Prompt
An exact copy of the entries below is needed, with every picture left out.

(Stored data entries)
Content starts
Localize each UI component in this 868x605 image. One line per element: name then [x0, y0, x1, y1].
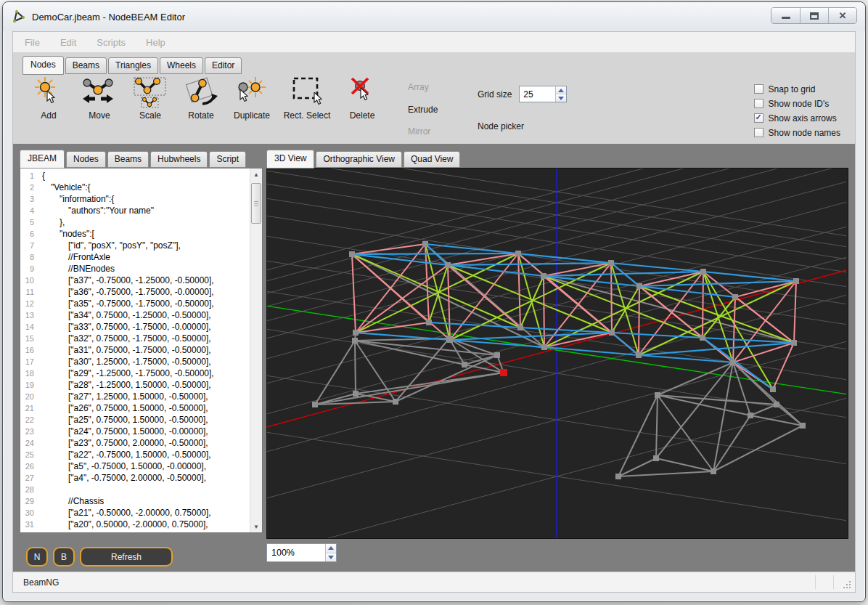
node-marker[interactable] — [636, 352, 642, 358]
panel-tab-beams[interactable]: Beams — [107, 151, 149, 168]
tool-rotate[interactable]: Rotate — [177, 76, 225, 144]
node-marker[interactable] — [636, 283, 642, 289]
tool-rect-select[interactable]: Rect. Select — [279, 76, 335, 144]
menu-edit[interactable]: Edit — [60, 37, 76, 48]
code-line[interactable]: 16["a31", 0.75000, -1.75000, -0.50000], — [20, 345, 250, 357]
node-marker[interactable] — [517, 325, 523, 330]
b-button[interactable]: B — [53, 547, 75, 567]
node-marker[interactable] — [748, 413, 753, 418]
tab-beams[interactable]: Beams — [65, 57, 107, 74]
code-line[interactable]: 24["a23", 0.75000, 2.00000, -0.50000], — [20, 438, 250, 450]
code-line[interactable]: 5}, — [20, 217, 250, 229]
code-line[interactable]: 20["a27", 1.25000, 1.50000, -0.50000], — [20, 391, 250, 403]
code-line[interactable]: 22["a25", 0.75000, 1.50000, -0.50000], — [20, 415, 250, 426]
editor-scrollbar[interactable]: ▲ ▼ — [250, 168, 262, 532]
node-marker[interactable] — [608, 260, 614, 266]
code-line[interactable]: 25["a22", -0.75000, 1.50000, -0.50000], — [20, 450, 250, 461]
node-marker[interactable] — [791, 340, 797, 346]
maximize-button[interactable] — [800, 8, 828, 23]
node-marker[interactable] — [494, 352, 500, 358]
node-marker[interactable] — [393, 399, 398, 405]
view-tab-orthographic-view[interactable]: Orthographic View — [316, 151, 402, 168]
scrollbar-thumb[interactable] — [251, 183, 261, 224]
code-line[interactable]: 29//Chassis — [20, 496, 250, 508]
node-marker[interactable] — [446, 336, 452, 341]
node-marker[interactable] — [349, 251, 355, 257]
code-line[interactable]: 10["a37", -0.75000, -1.25000, -0.50000], — [20, 275, 250, 287]
code-line[interactable]: 1{ — [20, 171, 250, 182]
n-button[interactable]: N — [26, 547, 48, 567]
code-line[interactable]: 3"information":{ — [20, 194, 250, 206]
minimize-button[interactable] — [771, 8, 800, 23]
view-tab-quad-view[interactable]: Quad View — [404, 151, 460, 168]
grid-size-down-button[interactable] — [556, 94, 566, 102]
node-marker[interactable] — [774, 402, 779, 407]
op-extrude[interactable]: Extrude — [408, 105, 453, 115]
tool-duplicate[interactable]: Duplicate — [228, 76, 276, 144]
code-line[interactable]: 26["a5", -0.75000, 1.50000, -0.00000], — [20, 461, 250, 473]
view-tab-3d-view[interactable]: 3D View — [266, 150, 314, 168]
code-line[interactable]: 31["a20", 0.50000, -2.00000, 0.75000], — [20, 519, 250, 531]
code-line[interactable]: 18["a29", -1.25000, -1.75000, -0.50000], — [20, 368, 250, 380]
code-line[interactable]: 8//FrontAxle — [20, 252, 250, 264]
grid-size-up-button[interactable] — [556, 86, 566, 94]
node-marker[interactable] — [655, 392, 660, 398]
code-line[interactable]: 17["a30", 1.25000, -1.75000, -0.50000], — [20, 357, 250, 368]
panel-tab-jbeam[interactable]: JBEAM — [20, 150, 65, 168]
grid-size-input[interactable]: 25 — [519, 86, 567, 102]
viewport-zoom-input[interactable]: 100% — [266, 543, 337, 562]
zoom-up-button[interactable] — [326, 544, 336, 553]
tool-add[interactable]: Add — [25, 76, 73, 144]
panel-tab-script[interactable]: Script — [209, 151, 246, 168]
node-marker[interactable] — [353, 391, 359, 397]
checkbox-show-node-names[interactable]: ✓Show node names — [754, 126, 840, 139]
code-line[interactable]: 23["a24", 0.75000, 1.50000, -0.00000], — [20, 426, 250, 438]
node-marker[interactable] — [700, 335, 705, 341]
scroll-down-button[interactable]: ▼ — [250, 521, 262, 532]
node-marker[interactable] — [609, 330, 615, 336]
code-line[interactable]: 6"nodes":[ — [20, 229, 250, 240]
node-marker[interactable] — [541, 273, 546, 279]
checkbox-show-node-id-s[interactable]: ✓Show node ID's — [754, 97, 840, 110]
code-line[interactable]: 7["id", "posX", "posY", "posZ"], — [20, 240, 250, 252]
node-marker[interactable] — [352, 338, 358, 344]
node-marker[interactable] — [770, 386, 776, 392]
panel-tab-nodes[interactable]: Nodes — [66, 151, 106, 168]
node-marker[interactable] — [353, 330, 359, 336]
code-line[interactable]: 19["a28", -1.25000, 1.50000, -0.50000], — [20, 380, 250, 391]
code-line[interactable]: 13["a34", 0.75000, -1.25000, -0.50000], — [20, 310, 250, 322]
node-marker[interactable] — [800, 423, 806, 429]
tool-move[interactable]: Move — [75, 76, 123, 144]
resize-grip-icon[interactable] — [843, 580, 852, 590]
menu-file[interactable]: File — [25, 37, 40, 48]
tab-triangles[interactable]: Triangles — [108, 57, 158, 74]
code-line[interactable]: 14["a33", 0.75000, -1.75000, -0.00000], — [20, 322, 250, 333]
node-marker[interactable] — [711, 468, 716, 474]
checkbox-show-axis-arrows[interactable]: ✓Show axis arrows — [754, 112, 840, 124]
selected-node[interactable] — [500, 369, 507, 376]
code-line[interactable]: 2"Vehicle":{ — [20, 182, 250, 194]
refresh-button[interactable]: Refresh — [80, 547, 173, 567]
panel-tab-hubwheels[interactable]: Hubwheels — [150, 151, 208, 168]
jbeam-editor[interactable]: 1{2"Vehicle":{3"information":{4"authors"… — [20, 168, 263, 533]
node-marker[interactable] — [732, 294, 738, 300]
node-marker[interactable] — [615, 474, 621, 479]
zoom-down-button[interactable] — [326, 553, 336, 562]
tool-scale[interactable]: Scale — [126, 76, 174, 144]
node-marker[interactable] — [700, 269, 706, 275]
tab-nodes[interactable]: Nodes — [22, 56, 64, 75]
node-marker[interactable] — [445, 262, 451, 268]
node-marker[interactable] — [462, 362, 467, 368]
node-marker[interactable] — [422, 241, 428, 247]
menu-help[interactable]: Help — [146, 37, 165, 48]
titlebar[interactable]: DemoCar.jbeam - NodeBEAM Editor ✕ — [3, 2, 865, 31]
code-line[interactable]: 11["a36", -0.75000, -1.75000, -0.00000], — [20, 287, 250, 299]
node-marker[interactable] — [793, 278, 799, 284]
node-marker[interactable] — [653, 455, 659, 461]
code-line[interactable]: 27["a4", -0.75000, 2.00000, -0.50000], — [20, 473, 250, 484]
tab-wheels[interactable]: Wheels — [160, 57, 203, 74]
node-marker[interactable] — [312, 402, 318, 407]
code-line[interactable]: 30["a21", -0.50000, -2.00000, 0.75000], — [20, 508, 250, 519]
node-marker[interactable] — [426, 320, 432, 325]
code-line[interactable]: 12["a35", -0.75000, -1.75000, -0.50000], — [20, 299, 250, 310]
Content ends
Result
Localize each UI component in this 868x605 image. One line per element: name then [x0, y0, x1, y1].
node-marker[interactable] — [636, 352, 642, 358]
panel-tab-beams[interactable]: Beams — [107, 151, 149, 168]
tool-rotate[interactable]: Rotate — [177, 76, 225, 144]
node-marker[interactable] — [636, 283, 642, 289]
tool-rect-select[interactable]: Rect. Select — [279, 76, 335, 144]
menu-edit[interactable]: Edit — [60, 37, 76, 48]
code-line[interactable]: 16["a31", 0.75000, -1.75000, -0.50000], — [20, 345, 250, 357]
node-marker[interactable] — [517, 325, 523, 330]
b-button[interactable]: B — [53, 547, 75, 567]
node-marker[interactable] — [748, 413, 753, 418]
tab-beams[interactable]: Beams — [65, 57, 107, 74]
code-line[interactable]: 24["a23", 0.75000, 2.00000, -0.50000], — [20, 438, 250, 450]
code-line[interactable]: 5}, — [20, 217, 250, 229]
code-line[interactable]: 20["a27", 1.25000, 1.50000, -0.50000], — [20, 391, 250, 403]
code-line[interactable]: 22["a25", 0.75000, 1.50000, -0.50000], — [20, 415, 250, 426]
editor-scrollbar[interactable]: ▲ ▼ — [250, 168, 262, 532]
node-marker[interactable] — [608, 260, 614, 266]
code-line[interactable]: 25["a22", -0.75000, 1.50000, -0.50000], — [20, 450, 250, 461]
node-marker[interactable] — [791, 340, 797, 346]
maximize-button[interactable] — [800, 8, 828, 23]
node-marker[interactable] — [494, 352, 500, 358]
node-marker[interactable] — [393, 399, 398, 405]
view-tab-orthographic-view[interactable]: Orthographic View — [316, 151, 402, 168]
scrollbar-thumb[interactable] — [251, 183, 261, 224]
code-line[interactable]: 29//Chassis — [20, 496, 250, 508]
node-marker[interactable] — [446, 336, 452, 341]
node-marker[interactable] — [349, 251, 355, 257]
code-line[interactable]: 10["a37", -0.75000, -1.25000, -0.50000], — [20, 275, 250, 287]
code-line[interactable]: 1{ — [20, 171, 250, 182]
n-button[interactable]: N — [26, 547, 48, 567]
code-line[interactable]: 3"information":{ — [20, 194, 250, 206]
minimize-button[interactable] — [771, 8, 800, 23]
view-tab-quad-view[interactable]: Quad View — [404, 151, 460, 168]
grid-size-down-button[interactable] — [556, 94, 566, 102]
node-marker[interactable] — [774, 402, 779, 407]
op-extrude[interactable]: Extrude — [408, 105, 453, 115]
tool-duplicate[interactable]: Duplicate — [228, 76, 276, 144]
code-line[interactable]: 26["a5", -0.75000, 1.50000, -0.00000], — [20, 461, 250, 473]
view-tab-3d-view[interactable]: 3D View — [266, 150, 314, 168]
code-line[interactable]: 31["a20", 0.50000, -2.00000, 0.75000], — [20, 519, 250, 531]
code-line[interactable]: 18["a29", -1.25000, -1.75000, -0.50000], — [20, 368, 250, 380]
code-line[interactable]: 8//FrontAxle — [20, 252, 250, 264]
grid-size-up-button[interactable] — [556, 86, 566, 94]
node-marker[interactable] — [655, 392, 660, 398]
code-line[interactable]: 17["a30", 1.25000, -1.75000, -0.50000], — [20, 357, 250, 368]
panel-tab-jbeam[interactable]: JBEAM — [20, 150, 65, 168]
grid-size-input[interactable]: 25 — [519, 86, 567, 102]
viewport-zoom-input[interactable]: 100% — [266, 543, 337, 562]
zoom-up-button[interactable] — [326, 544, 336, 553]
tool-add[interactable]: Add — [25, 76, 73, 144]
panel-tab-script[interactable]: Script — [209, 151, 246, 168]
node-marker[interactable] — [353, 391, 359, 397]
checkbox-show-node-names[interactable]: ✓Show node names — [754, 126, 840, 139]
code-line[interactable]: 23["a24", 0.75000, 1.50000, -0.00000], — [20, 426, 250, 438]
node-marker[interactable] — [700, 335, 705, 341]
scroll-down-button[interactable]: ▼ — [250, 521, 262, 532]
node-marker[interactable] — [609, 330, 615, 336]
code-line[interactable]: 6"nodes":[ — [20, 229, 250, 240]
node-marker[interactable] — [541, 273, 546, 279]
checkbox-show-node-id-s[interactable]: ✓Show node ID's — [754, 97, 840, 110]
code-line[interactable]: 7["id", "posX", "posY", "posZ"], — [20, 240, 250, 252]
node-marker[interactable] — [352, 338, 358, 344]
node-marker[interactable] — [770, 386, 776, 392]
panel-tab-nodes[interactable]: Nodes — [66, 151, 106, 168]
node-marker[interactable] — [353, 330, 359, 336]
code-line[interactable]: 19["a28", -1.25000, 1.50000, -0.50000], — [20, 380, 250, 391]
code-line[interactable]: 13["a34", 0.75000, -1.25000, -0.50000], — [20, 310, 250, 322]
node-marker[interactable] — [800, 423, 806, 429]
tool-move[interactable]: Move — [75, 76, 123, 144]
resize-grip-icon[interactable] — [843, 580, 852, 590]
menu-file[interactable]: File — [25, 37, 40, 48]
tab-triangles[interactable]: Triangles — [108, 57, 158, 74]
code-line[interactable]: 14["a33", 0.75000, -1.75000, -0.00000], — [20, 322, 250, 333]
node-marker[interactable] — [711, 468, 716, 474]
checkbox-show-axis-arrows[interactable]: ✓Show axis arrows — [754, 112, 840, 124]
selected-node[interactable] — [500, 369, 507, 376]
code-line[interactable]: 2"Vehicle":{ — [20, 182, 250, 194]
refresh-button[interactable]: Refresh — [80, 547, 173, 567]
panel-tab-hubwheels[interactable]: Hubwheels — [150, 151, 208, 168]
jbeam-editor[interactable]: 1{2"Vehicle":{3"information":{4"authors"… — [20, 168, 263, 533]
node-marker[interactable] — [732, 294, 738, 300]
node-marker[interactable] — [615, 474, 621, 479]
zoom-down-button[interactable] — [326, 553, 336, 562]
tool-scale[interactable]: Scale — [126, 76, 174, 144]
node-marker[interactable] — [700, 269, 706, 275]
tab-nodes[interactable]: Nodes — [22, 56, 64, 75]
node-marker[interactable] — [445, 262, 451, 268]
node-marker[interactable] — [462, 362, 467, 368]
node-marker[interactable] — [422, 241, 428, 247]
menu-help[interactable]: Help — [146, 37, 165, 48]
titlebar[interactable]: DemoCar.jbeam - NodeBEAM Editor ✕ — [3, 2, 865, 31]
code-line[interactable]: 11["a36", -0.75000, -1.75000, -0.00000], — [20, 287, 250, 299]
node-marker[interactable] — [793, 278, 799, 284]
node-marker[interactable] — [653, 455, 659, 461]
code-line[interactable]: 27["a4", -0.75000, 2.00000, -0.50000], — [20, 473, 250, 484]
tab-wheels[interactable]: Wheels — [160, 57, 203, 74]
node-marker[interactable] — [312, 402, 318, 407]
code-line[interactable]: 30["a21", -0.50000, -2.00000, 0.75000], — [20, 508, 250, 519]
node-marker[interactable] — [426, 320, 432, 325]
code-line[interactable]: 12["a35", -0.75000, -1.75000, -0.50000], — [20, 299, 250, 310]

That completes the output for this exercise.